▶ [Exercise instructions]
Across the listing below, count every line where the string "неправильное" appears, then give only the count.

[Start of Attachment]

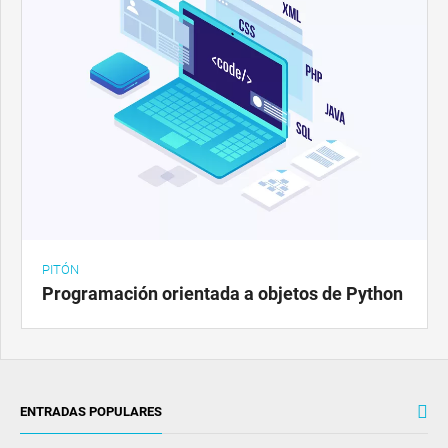
PITÓN
Programación orientada a objetos de Python
ENTRADAS POPULARES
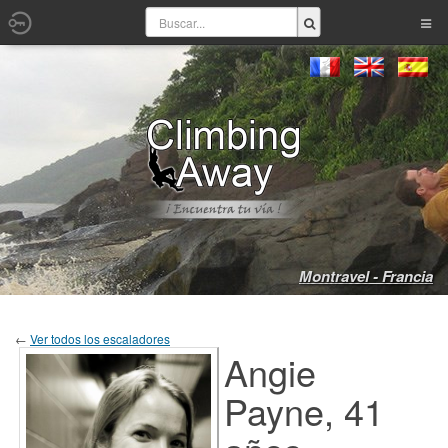
Montravel - Francia
←
Ver todos los escaladores
Angie
Payne, 41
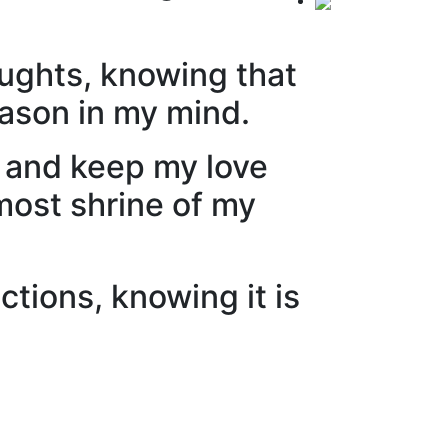
houghts, knowing that
reason in my mind.
rt and keep my love
nmost shrine of my
ctions, knowing it is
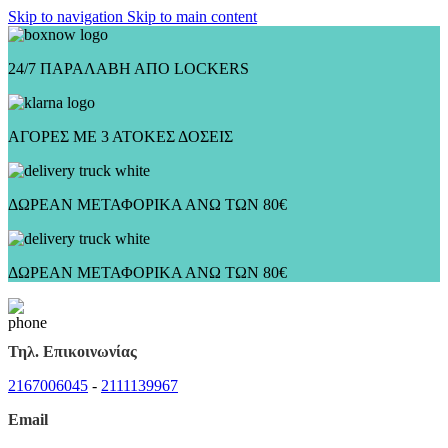
Skip to navigation
Skip to main content
24/7 ΠΑΡΑΛΑΒΗ ΑΠΟ LOCKERS
ΑΓΟΡΕΣ ΜΕ 3 ΑΤΟΚΕΣ ΔΟΣΕΙΣ
ΔΩΡΕΑΝ ΜΕΤΑΦΟΡΙΚΑ ΑΝΩ ΤΩΝ 80€
ΔΩΡΕΑΝ ΜΕΤΑΦΟΡΙΚΑ ΑΝΩ ΤΩΝ 80€
Τηλ. Επικοινωνίας
2167006045
-
2111139967
Email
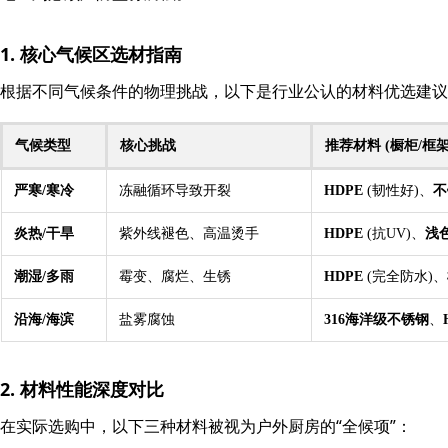
1. 核心气候区选材指南
根据不同气候条件的物理挑战，以下是行业公认的材料优选建
气候类型
核心挑战
推荐材料 (橱柜/框架
严寒/寒冷
冻融循环导致开裂
HDPE
(韧性好)、
不
炎热/干旱
紫外线褪色、高温烫手
HDPE
(抗UV)、
浅
潮湿/多雨
霉变、腐烂、生锈
HDPE
(完全防水)、
沿海/海滨
盐雾腐蚀
316海洋级不锈钢
、
2. 材料性能深度对比
在实际选购中，以下三种材料被视为户外厨房的“全候项”：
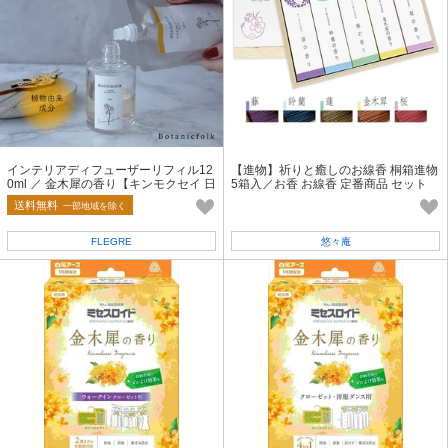
インテリアディフューザーリフィル12
【進物】祈りと癒しのお線香 桐箱進物
0ml ／ 金木犀の香り【キンモクセイ 日
5箱入／お香 お線香 定番商品 セット
本製 詰め替え osmanthus】
送料無料
一部地域を除く
FLEGRE
悠々庵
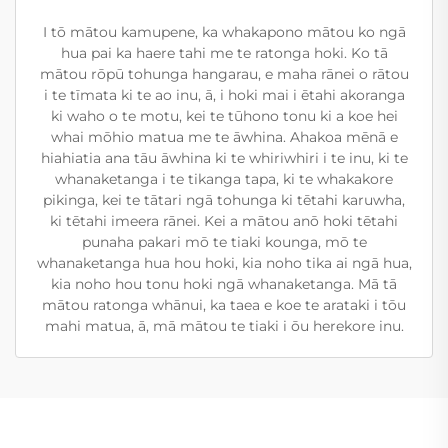
I tō mātou kamupene, ka whakapono mātou ko ngā
hua pai ka haere tahi me te ratonga hoki. Ko tā
mātou rōpū tohunga hangarau, e maha rānei o rātou
i te tīmata ki te ao inu, ā, i hoki mai i ētahi akoranga
ki waho o te motu, kei te tūhono tonu ki a koe hei
whai mōhio matua me te āwhina. Ahakoa mēnā e
hiahiatia ana tāu āwhina ki te whiriwhiri i te inu, ki te
whanaketanga i te tikanga tapa, ki te whakakore
pikinga, kei te tātari ngā tohunga ki tētahi karuwha,
ki tētahi imeera rānei. Kei a mātou anō hoki tētahi
punaha pakari mō te tiaki kounga, mō te
whanaketanga hua hou hoki, kia noho tika ai ngā hua,
kia noho hou tonu hoki ngā whanaketanga. Mā tā
mātou ratonga whānui, ka taea e koe te arataki i tōu
mahi matua, ā, mā mātou te tiaki i ōu herekore inu.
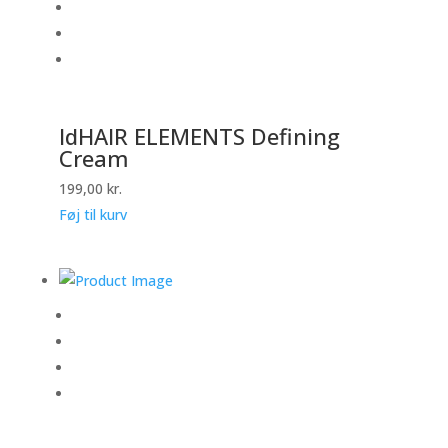
IdHAIR ELEMENTS Defining
Cream
199,00
kr.
Føj til kurv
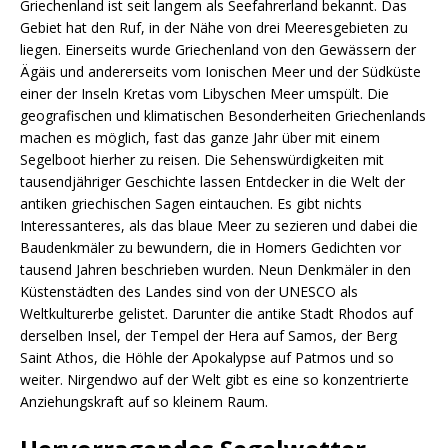
Griechenland ist seit langem als Seefahrerland bekannt. Das
Gebiet hat den Ruf, in der Nähe von drei Meeresgebieten zu
liegen. Einerseits wurde Griechenland von den Gewässern der
Ägäis und andererseits vom Ionischen Meer und der Südküste
einer der Inseln Kretas vom Libyschen Meer umspült. Die
geografischen und klimatischen Besonderheiten Griechenlands
machen es möglich, fast das ganze Jahr über mit einem
Segelboot hierher zu reisen. Die Sehenswürdigkeiten mit
tausendjähriger Geschichte lassen Entdecker in die Welt der
antiken griechischen Sagen eintauchen. Es gibt nichts
Interessanteres, als das blaue Meer zu sezieren und dabei die
Baudenkmäler zu bewundern, die in Homers Gedichten vor
tausend Jahren beschrieben wurden. Neun Denkmäler in den
Küstenstädten des Landes sind von der UNESCO als
Weltkulturerbe gelistet. Darunter die antike Stadt Rhodos auf
derselben Insel, der Tempel der Hera auf Samos, der Berg
Saint Athos, die Höhle der Apokalypse auf Patmos und so
weiter. Nirgendwo auf der Welt gibt es eine so konzentrierte
Anziehungskraft auf so kleinem Raum.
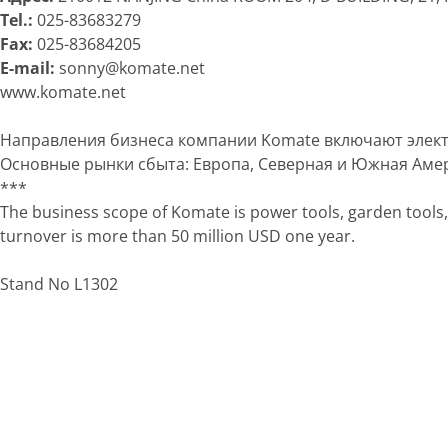
Tel.:
025-83683279
Fax:
025-83684205
E-mail:
sonny@komate.net
www.komate.net
Направления бизнеса компании Komate включают электр
Основные рынки сбыта: Европа, Северная и Южная Амер
***
The business scope of Komate is power tools, garden tools,
turnover is more than 50 million USD one year.
Stand No L1302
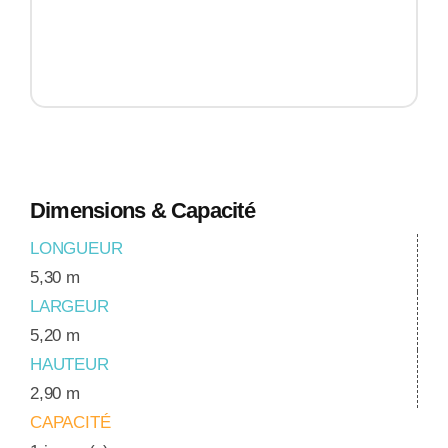
Dimensions & Capacité
LONGUEUR
5,30 m
LARGEUR
5,20 m
HAUTEUR
2,90 m
CAPACITÉ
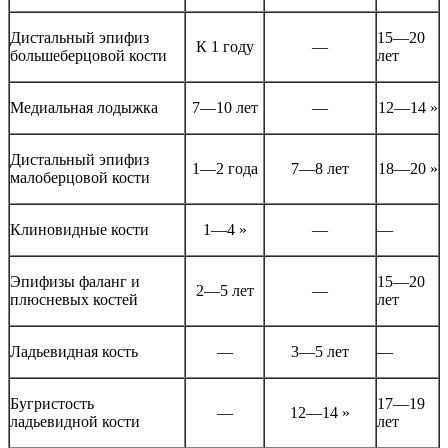
Дистальный эпифиз
15—20
К 1 году
—
большеберцовой кости
лет
Медиальная лодыжка
7—10 лет
—
12—14 »
Дистальный эпифиз
1—2 года
7—8 лет
18—20 »
малоберцовой кости
Клиновидные кости
1—4 »
—
—
Эпифизы фаланг и
15—20
2—5 лет
—
плюсневых костей
лет
Ладьевидная кость
—
3—5 лет
—
Бугристость
17—19
—
12—14 »
ладьевидной кости
лет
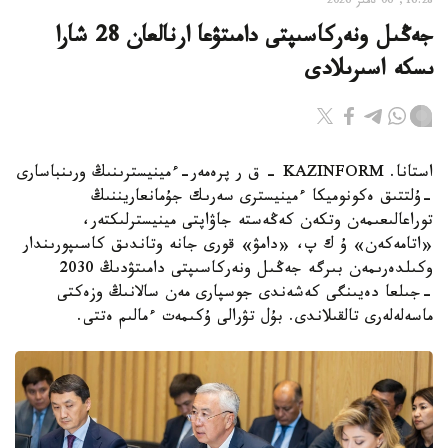
16:28, 06 تامىز 2026
جەڭىل ونەركاسىپتى دامىتۋعا ارنالعان 28 شارا
ىسكە اسىرىلادى
استانا. KAZINFORM - ق ر پرەمەر-ءمينيسترىنىڭ ورىنباسارى
-ۇلتتىق ەكونوميكا ءمينيسترى سەرىك جۇمانعاريننىڭ
توراعالىعىمەن وتكەن كەڭەستە جاۋاپتى مينيسترلىكتەر،
«اتامەكەن» ۇ ك پ، «دامۋ» قورى جانە وتاندىق كاسىپورىندار
وكىلدەرىمەن بىرگە جەڭىل ونەركاسىپتى دامىتۋدىڭ 2030
-جىلعا دەيىنگى كەشەندى جوسپارى مەن سالانىڭ وزەكتى
ماسەلەلەرى تالقىلاندى. بۇل تۋرالى ۇكىمەت ءمالىم ەتتى.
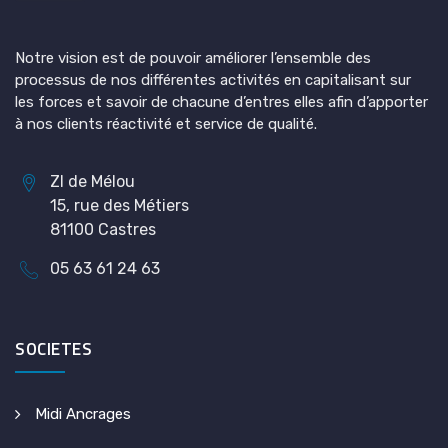
Notre vision est de pouvoir améliorer l’ensemble des
processus de nos différentes activités en capitalisant sur
les forces et savoir de chacune d’entres elles afin d’apporter
à nos clients réactivité et service de qualité.
ZI de Mélou
15, rue des Métiers
81100 Castres
05 63 61 24 63
SOCIETES
Midi Ancrages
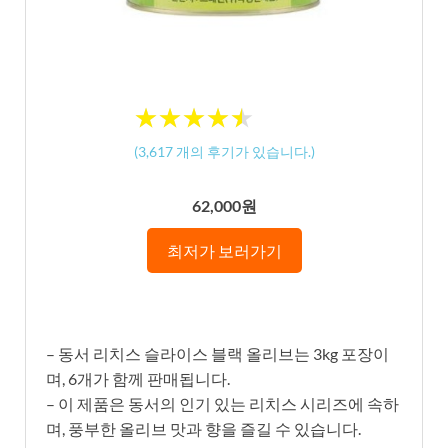
★
★
★
★
★
★
★
★
★
★
(
3,617
개의 후기가 있습니다.)
62,000원
최저가 보러가기
– 동서 리치스 슬라이스 블랙 올리브는 3kg 포장이
며, 6개가 함께 판매됩니다.
– 이 제품은 동서의 인기 있는 리치스 시리즈에 속하
며, 풍부한 올리브 맛과 향을 즐길 수 있습니다.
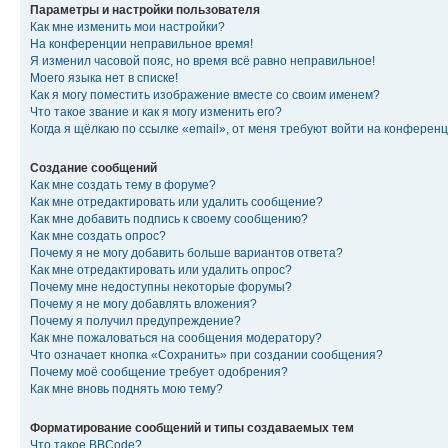
Параметры и настройки пользователя
Как мне изменить мои настройки?
На конференции неправильное время!
Я изменил часовой пояс, но время всё равно неправильное!
Моего языка нет в списке!
Как я могу поместить изображение вместе со своим именем?
Что такое звание и как я могу изменить его?
Когда я щёлкаю по ссылке «email», от меня требуют войти на конферен
Создание сообщений
Как мне создать тему в форуме?
Как мне отредактировать или удалить сообщение?
Как мне добавить подпись к своему сообщению?
Как мне создать опрос?
Почему я не могу добавить больше вариантов ответа?
Как мне отредактировать или удалить опрос?
Почему мне недоступны некоторые форумы?
Почему я не могу добавлять вложения?
Почему я получил предупреждение?
Как мне пожаловаться на сообщения модератору?
Что означает кнопка «Сохранить» при создании сообщения?
Почему моё сообщение требует одобрения?
Как мне вновь поднять мою тему?
Форматирование сообщений и типы создаваемых тем
Что такое BBCode?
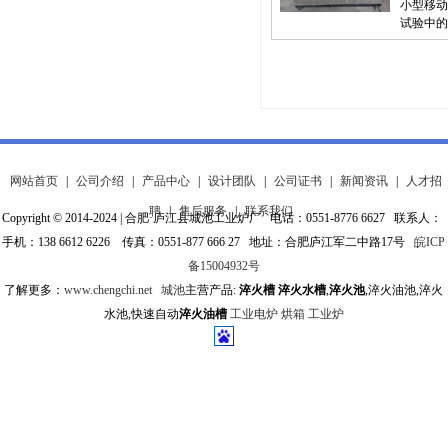
小型移动
试验中的
网站首页
|
公司介绍
|
产品中心
|
设计团队
|
公司证书
|
新闻资讯
|
人才招
聘
|
售后服务
|
联系我们
Copyright © 2014-2024 | 合肥·庐江县城池工业炉厂 电话：0551-8776 6627 联系人：
手机：138 6612 6226 传真：0551-877 666 27 地址：合肥庐江军二中路17号
皖ICP
备15004932号
了解更多：
www.chengchi.net
城池
主营产品:
淬火槽
淬火水槽
,
淬火池
,淬火油池,淬火
水池,快速自动
淬火油槽
工业电炉
烘箱
工业炉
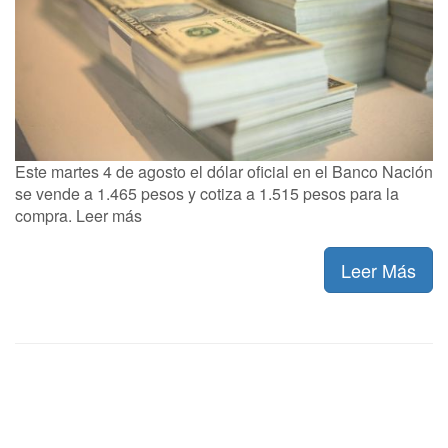
Este martes 4 de agosto el dólar oficial en el Banco Nación
se vende a 1.465 pesos y cotiza a 1.515 pesos para la
compra. Leer más
Leer Más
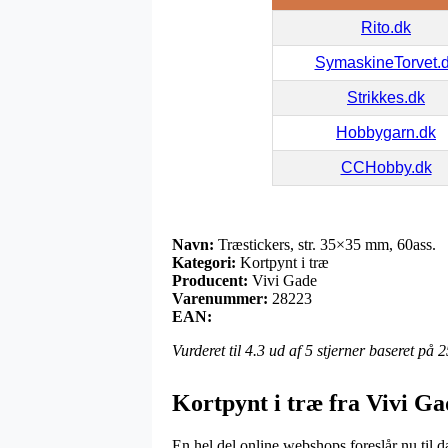
Rito.dk
SymaskineTorvet.
Strikkes.dk
Hobbygarn.dk
CCHobby.dk
Navn:
Træstickers, str. 35×35 mm, 60ass.
Kategori:
Kortpynt i træ
Producent:
Vivi Gade
Varenummer:
28223
EAN:
Vurderet til
4.3
ud af 5 stjerner baseret på
2
Kortpynt i træ fra Vivi Ga
En hel del online webshops foreslår nu til da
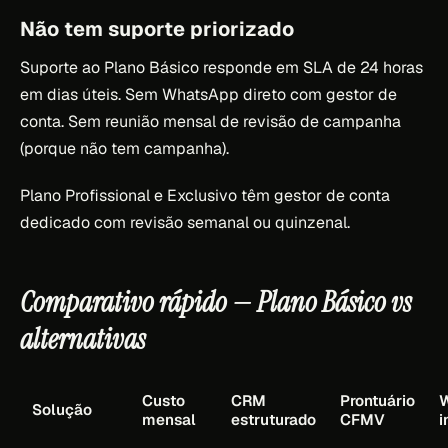
Não tem suporte priorizado
Suporte ao Plano Básico responde em SLA de 24 horas
em dias úteis. Sem WhatsApp direto com gestor de
conta. Sem reunião mensal de revisão de campanha
(porque não tem campanha).
Plano Profissional e Exclusivo têm gestor de conta
dedicado com revisão semanal ou quinzenal.
Comparativo rápido — Plano Básico vs
alternativas
Custo
CRM
Prontuário
Solução
mensal
estruturado
CFMV
i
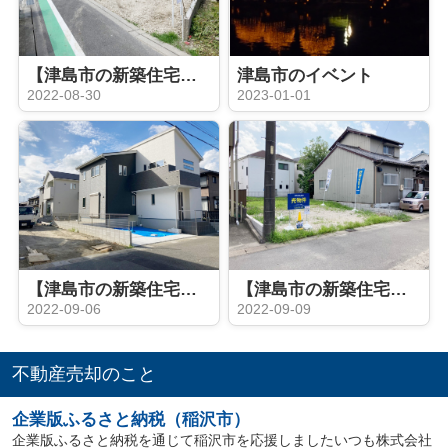
【津島市の新築住宅】 ゆとりの敷地80坪♪津島市南本町 全２棟
津島市のイベント
2022-08-30
2023-01-01
【津島市の新築住宅】グローバルガーデン津島市江西町 全６棟
【津島市の新築住宅】 津島市瑠璃小路町 全1棟
2022-09-06
2022-09-09
不動産売却のこと
企業版ふるさと納税（稲沢市）
企業版ふるさと納税を通じて稲沢市を応援しましたいつも株式会社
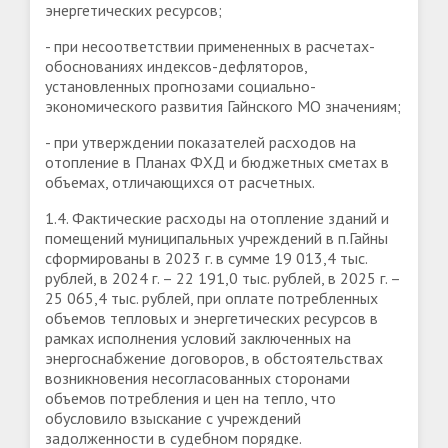
энергетических ресурсов;
- при несоответствии примененных в расчетах-
обоснованиях индексов-дефляторов,
установленных прогнозами социально-
экономического развития Гайнского МО значениям;
- при утверждении показателей расходов на
отопление в Планах ФХД и бюджетных сметах в
объемах, отличающихся от расчетных.
1.4. Фактические расходы на отопление зданий и
помещений муниципальных учреждений в п.Гайны
сформированы в 2023 г. в сумме 19 013,4 тыс.
рублей, в 2024 г. – 22 191,0 тыс. рублей, в 2025 г. –
25 065,4 тыс. рублей, при оплате потребленных
объемов тепловых и энергетических ресурсов в
рамках исполнения условий заключенных на
энергоснабжение договоров, в обстоятельствах
возникновения несогласованных сторонами
объемов потребления и цен на тепло, что
обусловило взыскание с учреждений
задолженности в судебном порядке.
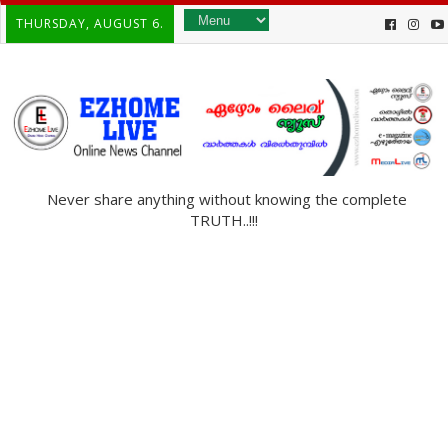
THURSDAY, AUGUST 6.
Never share anything without knowing the complete
TRUTH..!!!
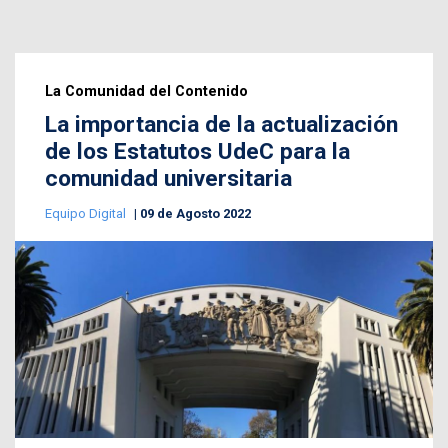
La Comunidad del Contenido
La importancia de la actualización
de los Estatutos UdeC para la
comunidad universitaria
Equipo Digital
09 de Agosto 2022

[End of Attachment]

▶ [Solved problem]
2